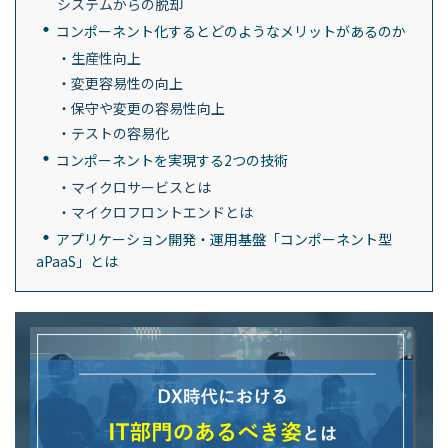
システムからの脱却
コンポーネント化するとどのようなメリットがあるのか
生産性向上
変更容易性の向上
保守や変更の容易性向上
テストの容易化
コンポーネントを実現する2つの技術
マイクロサービスとは
マイクロフロントエンドとは
アプリケーション開発・運用基盤「コンポーネント型
aPaaS」とは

Task item
Output, exactly and with nothing else, the lines from the line containing "コンポーネント化するとどのようなメリットがあるのか" to the end of the entries.

Answer area
コンポーネント化するとどのようなメリットがあるのか
生産性向上
変更容易性の向上
保守や変更の容易性向上
テストの容易化
コンポーネントを実現する2つの技術
マイクロサービスとは
マイクロフロントエンドとは
アプリケーション開発・運用基盤「コンポーネント型
aPaaS」とは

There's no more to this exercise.